Par Emad Moussa
Même avec toute sa puissance militaire, la campagne israélienne visant à « détruire le Hamas » et à vaincre la résistance palestinienne est irréalisable, écrit Emad Moussa.
Au cours des 116 derniers jours, Israël a transformé Gaza en une terre de statistiques terrifiantes, tuant plus de 1 % de la population du territoire, plongeant le reste dans une crise humanitaire sans précédent et rasant le tiers de ses bâtiments.
Néanmoins, les responsables israéliens continuent d’attiser les flammes et menacent de prendre de nouvelles mesures punitives à l’encontre des Palestiniens de Gaza.

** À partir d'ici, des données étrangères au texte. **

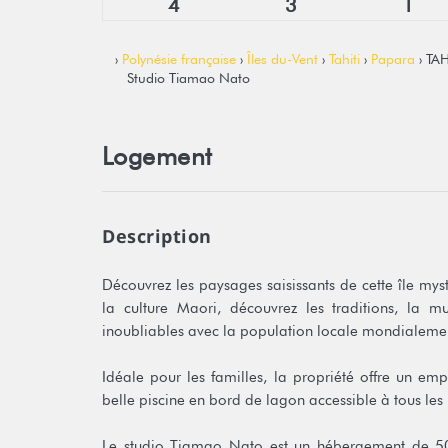
4
3
1
›
Polynésie française
›
Îles du-Vent
›
Tahiti
›
Papara
› TAH
Studio Tiamao Nato
Logement
Description
Découvrez les paysages saisissants de cette île myst
la culture Maori, découvrez les traditions, la
inoubliables avec la population locale mondialemen
Idéale pour les familles, la propriété offre un e
belle piscine en bord de lagon accessible à tous les 
Le studio Tiamao Nato est un hébergement de 50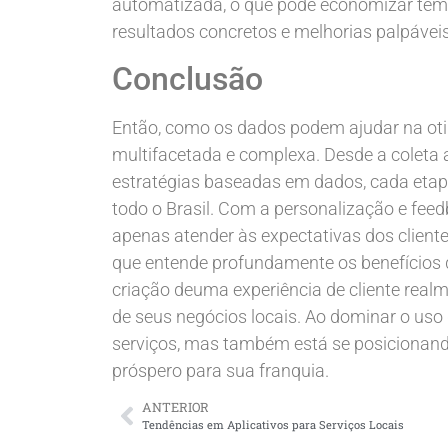
automatizada, o que pode economizar temp
resultados concretos e melhorias palpáveis
Conclusão
Então, como os dados podem ajudar na otim
multifacetada e complexa. Desde a coleta 
estratégias baseadas em dados, cada etapa
todo o Brasil. Com a personalização e fee
apenas atender às expectativas dos clien
que entende profundamente os benefícios d
criação deuma experiência de cliente real
de seus negócios locais. Ao dominar o uso
serviços, mas também está se posicionando
próspero para sua franquia.
ANTERIOR
Tendências em Aplicativos para Serviços Locais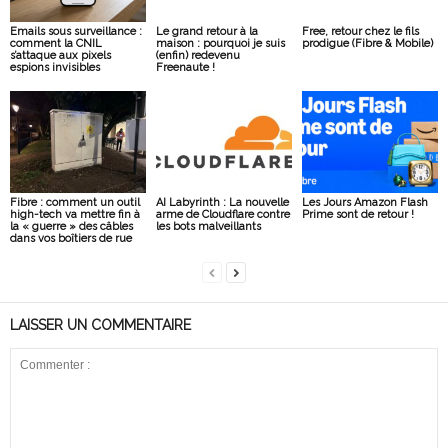
Emails sous surveillance :
Le grand retour à la
Free, retour chez le fils
comment la CNIL
maison : pourquoi je suis
prodigue (Fibre & Mobile)
s’attaque aux pixels
(enfin) redevenu
espions invisibles
Freenaute !
Fibre : comment un outil
AI Labyrinth : La nouvelle
Les Jours Amazon Flash
high-tech va mettre fin à
arme de Cloudflare contre
Prime sont de retour !
la « guerre » des câbles
les bots malveillants
dans vos boîtiers de rue
LAISSER UN COMMENTAIRE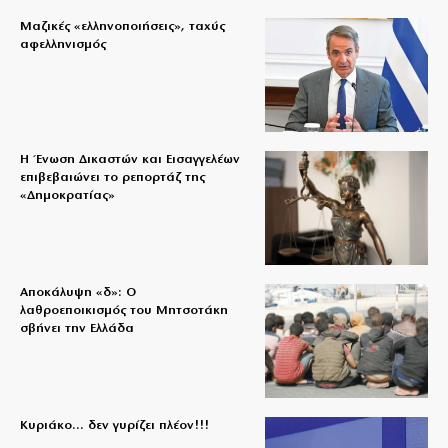
Μαζικές «ελληνοποιήσεις», ταχύς
αφελληνισμός
Η Ένωση Δικαστών και Εισαγγελέων
επιβεβαιώνει το ρεπορτάζ της
«Δημοκρατίας»
Αποκάλυψη «δ»: Ο
λαθροεποικισμός του Μητσοτάκη
σβήνει την Ελλάδα
Κυριάκο… δεν γυρίζει πλέον!!!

Les objectifs déclarés d’Israël sont de détruire le Hamas et de récupérer les prisonniers. Mais malgré l’énorme avantage de puissance d’Israël, l’élimination du Hamas est hautement irréalisable.
Ehud Barak, ancien Premier ministre israélien et général de l’armée israélienne, a mis en garde contre l’incapacité d’Israël à gagner la guerre en misant sur des objectifs politiques non définis. L’ancien chef militaire israélien, Dan Halutz, a exprimé une opinion similaire, suggérant qu’Israël avait déjà perdu la guerre contre le Hamas.
Les responsables israéliens ont admis que leur armée a échoué à atteindre ses objectifs, mais ils ont juré à plusieurs reprises de poursuivre la guerre, en comptant éventuellement sur le temps pour (éventuellement) faire le travail.
Mais la situation sur le terrain correspond-elle à ce postulat ?
Pas tout à fait.
Netanyahou ne laisserait pas passer une occasion de se présenter comme le dirigeant qui « détruira le Hamas », ce qui rappelle presque les vœux d’Olmert contre le Hezbollah en 2006 et ceux de Begin contre l’OLP pendant la guerre du Liban en 1982.
1er février 2024 – Images d’un tir d’un franc-tireur, combattant des Brigades al-Qassam de la résistance palestinienne.
Dans les deux cas, Israël, par sa destruction et sa puissance de feu, a obtenu des victoires tactiques fragiles, mais n’a pas réussi à les transformer en succès stratégiques. L’OLP demeure et le Hezbollah est plus fort que jamais.
Au cours des deux dernières décennies, Israël a assassiné la plupart des chefs de file du Hamas, y compris le chef spirituel du mouvement, le cheikh Ahmed Yassine, en 2004. Il s’en est suivi quatre guerres et plusieurs séries de combats, dont le mouvement de résistance est sorti indemne.
Aujourd’hui, le discours officiel d’Israël est que le Hamas a été considérablement affaibli dans le nord de la bande de Gaza et que la victoire de l’armée dans le sud de la bande de Gaza ne saurait tarder. Au moins cinq commandants du Qassam ont été tués au combat, et des centaines de tunnels auraient été découverts et détruits dans toute la bande de Gaza.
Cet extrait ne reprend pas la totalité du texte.